We specialize to a particular class of utility functions [116] that characterize various TCP variants and include various fairness criterions as special cases. The parameterα in these utility functions can be interpreted as a quantitative measure of fairness [107, 16], and an allocation is fair ifαis large. All examples in the literature indicate that a fair allocation is necessarily inefficient. We quantitatively formulate the relations between fairness and efficiency in general networks. This characterization allows us both to produce the first counter-example (Theorem 6.3) and trivially explain all the previous supporting examples (Corollary 6.2). Surprisingly, the class of networks in our counter-example indicates that a fairer allocation could be always more efficient. In particular it implies that max-min fairness can achieve a higher aggregate throughput than proportional fairness.
Intuitively, we might expect that the aggregate throughput will always rise when some links increase their capacities. This turns out to be wrong, and we characterize exactly the condition under which this is true (Theorem 6.4). Not only can the aggregate throughput be reduced when some link increases its capacity, more strikingly, it can also be reduced even when all links increase their capacities by the same amount (Theorem 6.5). Moreover, this holds under all bandwidth allocation policies . This paradoxical result seems less surprising in retrospect: raising link capacities always increases the aggregate utility, but mathemat- ically there is no a priori reason that it should also increase the aggregate throughput. If all links increase their capacities proportionally, however, the aggregate throughput will indeed increase, under the class of utility functions proposed in [116] (Theorem 6.6).

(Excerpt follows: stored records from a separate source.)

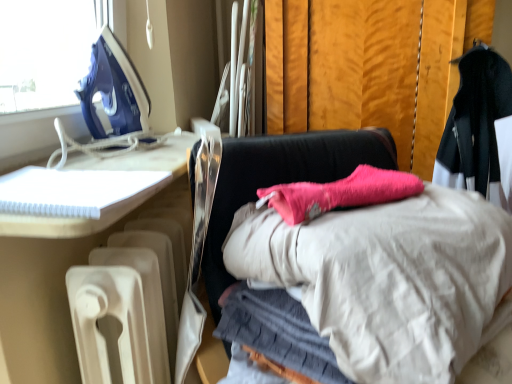 Question: Considering the relative sizes of white plastic radiator at lower left, which ranks as the second furniture in right-to-left order, and white plastic notebook at left, which ranks as the 3th furniture in right-to-left order, in the image provided, is white plastic radiator at lower left, which ranks as the second furniture in right-to-left order, wider than white plastic notebook at left, which ranks as the 3th furniture in right-to-left order,?

Choices:
 (A) yes
 (B) no

Answer: (B)

Question: Is white plastic radiator at lower left, the 2th furniture from the left, placed right next to white plastic notebook at left, which ranks as the 3th furniture in right-to-left order?

Choices:
 (A) no
 (B) yes

Answer: (B)

Question: Considering the relative positions of white plastic radiator at lower left, which ranks as the second furniture in right-to-left order, and white plastic notebook at left, which is counted as the 1th furniture, starting from the left, in the image provided, is white plastic radiator at lower left, which ranks as the second furniture in right-to-left order, to the left of white plastic notebook at left, which is counted as the 1th furniture, starting from the left, from the viewer's perspective?

Choices:
 (A) yes
 (B) no

Answer: (B)

Question: Does white plastic radiator at lower left, which ranks as the second furniture in right-to-left order, contain white plastic notebook at left, which is counted as the 1th furniture, starting from the left?

Choices:
 (A) yes
 (B) no

Answer: (B)

Question: Considering the relative sizes of white plastic radiator at lower left, the 2th furniture from the left, and white plastic notebook at left, which ranks as the 3th furniture in right-to-left order, in the image provided, is white plastic radiator at lower left, the 2th furniture from the left, bigger than white plastic notebook at left, which ranks as the 3th furniture in right-to-left order,?

Choices:
 (A) no
 (B) yes

Answer: (B)

Question: Is white plastic radiator at lower left, the 2th furniture from the left, shorter than white plastic notebook at left, which is counted as the 1th furniture, starting from the left?

Choices:
 (A) yes
 (B) no

Answer: (B)

Question: Does blue plastic iron at upper left appear on the left side of pink fabric at center, which is the 3th furniture from left to right?

Choices:
 (A) yes
 (B) no

Answer: (A)

Question: Is blue plastic iron at upper left closer to the viewer compared to pink fabric at center, which is the 3th furniture from left to right?

Choices:
 (A) no
 (B) yes

Answer: (A)

Question: From a real-world perspective, is blue plastic iron at upper left under pink fabric at center, the first furniture positioned from the right?

Choices:
 (A) no
 (B) yes

Answer: (A)

Question: Is blue plastic iron at upper left not close to pink fabric at center, the first furniture positioned from the right?

Choices:
 (A) yes
 (B) no

Answer: (B)

Question: Is blue plastic iron at upper left completely or partially outside of pink fabric at center, the first furniture positioned from the right?

Choices:
 (A) yes
 (B) no

Answer: (A)

Question: From the image's perspective, is blue plastic iron at upper left located above pink fabric at center, the first furniture positioned from the right?

Choices:
 (A) yes
 (B) no

Answer: (A)

Question: From a real-world perspective, does white plastic radiator at lower left, the 2th furniture from the left, stand above pink fabric at center, which is the 3th furniture from left to right?

Choices:
 (A) yes
 (B) no

Answer: (B) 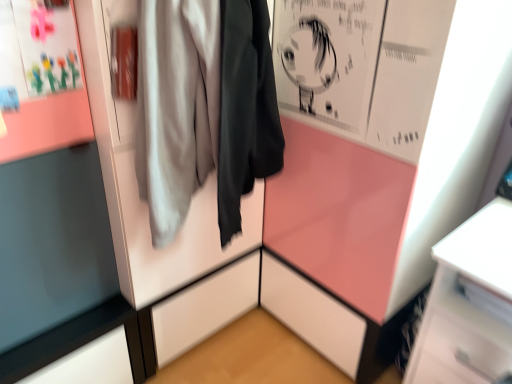 Question: From the image's perspective, would you say matte gray jacket at center is positioned over matte paper poster at upper left?

Choices:
 (A) yes
 (B) no

Answer: (B)

Question: From a real-world perspective, is matte gray jacket at center on top of matte paper poster at upper left?

Choices:
 (A) no
 (B) yes

Answer: (A)

Question: From a real-world perspective, is matte gray jacket at center positioned under matte paper poster at upper left based on gravity?

Choices:
 (A) yes
 (B) no

Answer: (A)

Question: Is matte gray jacket at center positioned with its back to matte paper poster at upper left?

Choices:
 (A) no
 (B) yes

Answer: (A)

Question: Considering the relative sizes of matte gray jacket at center and matte paper poster at upper left in the image provided, is matte gray jacket at center taller than matte paper poster at upper left?

Choices:
 (A) no
 (B) yes

Answer: (B)

Question: Considering the relative sizes of matte gray jacket at center and matte paper poster at upper left in the image provided, is matte gray jacket at center thinner than matte paper poster at upper left?

Choices:
 (A) no
 (B) yes

Answer: (A)

Question: Does matte paper poster at upper left have a lesser width compared to matte gray jacket at center?

Choices:
 (A) no
 (B) yes

Answer: (B)

Question: Considering the relative sizes of matte paper poster at upper left and matte gray jacket at center in the image provided, is matte paper poster at upper left shorter than matte gray jacket at center?

Choices:
 (A) no
 (B) yes

Answer: (B)

Question: Does matte paper poster at upper left appear on the left side of matte gray jacket at center?

Choices:
 (A) yes
 (B) no

Answer: (A)

Question: Is matte paper poster at upper left smaller than matte gray jacket at center?

Choices:
 (A) yes
 (B) no

Answer: (A)

Question: Would you consider matte paper poster at upper left to be distant from matte gray jacket at center?

Choices:
 (A) yes
 (B) no

Answer: (B)

Question: Is matte paper poster at upper left taller than matte gray jacket at center?

Choices:
 (A) no
 (B) yes

Answer: (A)

Question: Based on their sizes in the image, would you say matte paper poster at upper left is bigger or smaller than matte gray jacket at center?

Choices:
 (A) small
 (B) big

Answer: (A) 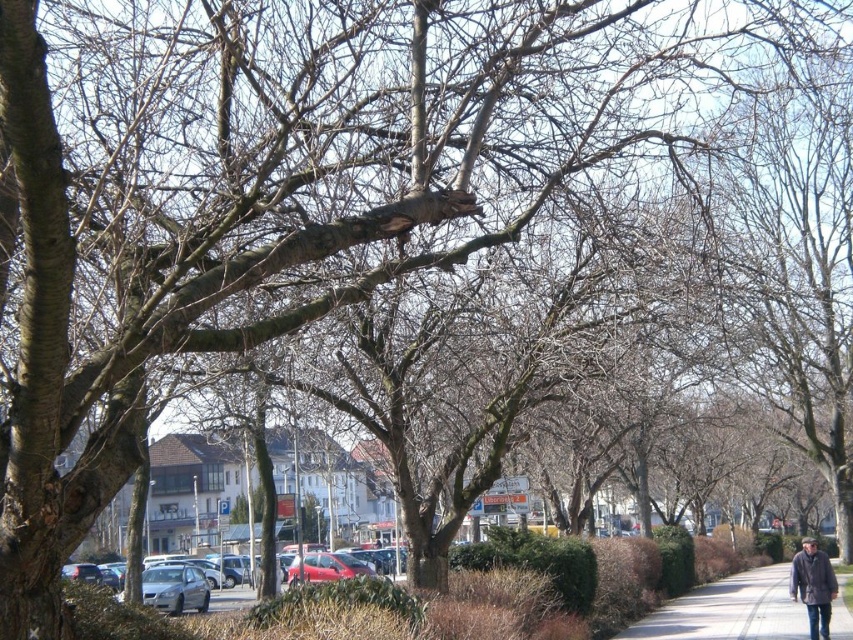 You are standing at the edge of the sidewalk and see the gray asphalt pavement at lower right and the dark gray wool coat at right. Which object is positioned to the right of the other?

The gray asphalt pavement at lower right is to the right of the dark gray wool coat at right according to the description.

You are standing at the point labeled as point (728, 611) in the image. What surface are you currently standing on?

The point (728, 611) is on gray asphalt pavement at lower right, so you are standing on gray asphalt pavement. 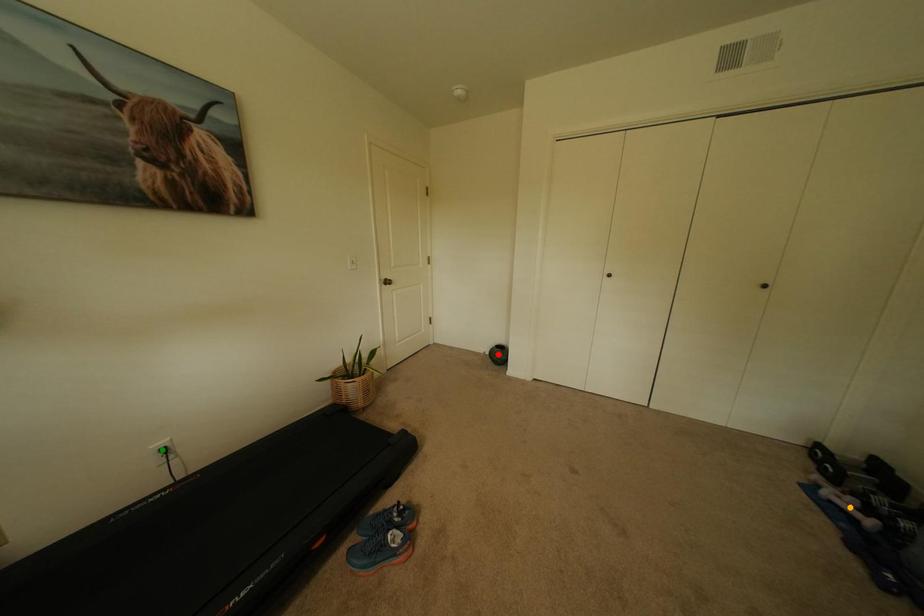 Order these from nearest to farthest:
orange point | red point | green point

orange point < green point < red point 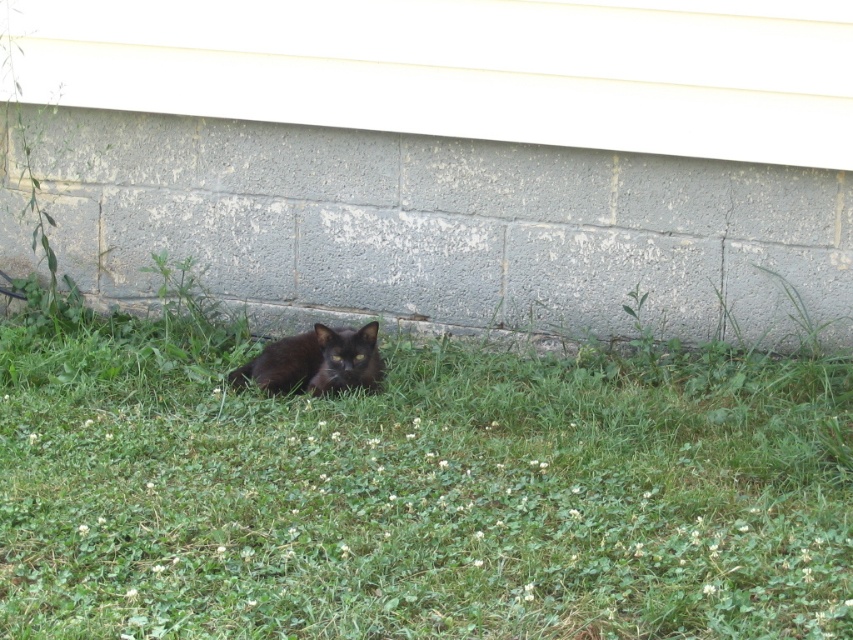 Question: Which of the following is the closest to the observer?

Choices:
 (A) shiny black cat at lower center
 (B) green grass at lower center

Answer: (B)

Question: Is green grass at lower center wider than shiny black cat at lower center?

Choices:
 (A) yes
 (B) no

Answer: (A)

Question: Which point is farther from the camera taking this photo?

It is well known that counter-intuitive behavior can arise in a distributed system where agents optimize their own objectives, e.g., the Braess paradox in transportation networks.
It was discovered theoretically in 1968 [18, 120, 44] and verified in real world years later [37]. It shows that adding a new road to a transportation network may cause longer travel
time for every car. Subsequent paradoxes have been discovered in mechanical and electrical networks [27], in queueing networks [28, 136, 83, 11, 84], and in computer systems [72, 73]. Even though our results have the same flavor, they differ in important ways from the Braess paradox.
First, in the Braess paradox, the performance degradation is due to misalignment of individual and social optimalities. In our case, it is due to misalignment of two social objectives (utility maximization versus throughput maximization). Second, in the Braess paradox, the addition of new road leads to degraded performance for all flows, and hence the new equilibrium point is not Pareto optimal. In our case, all equilibrium points are Pareto optimal, and hence some flows are worse off and some better off in the new equi- librium point. Finally, examples of the Braess paradox always involve the addition of new paths and flows that re-route to maximize their own objectives. In our case, only link capacities are changed, while network topology and routing are fixed.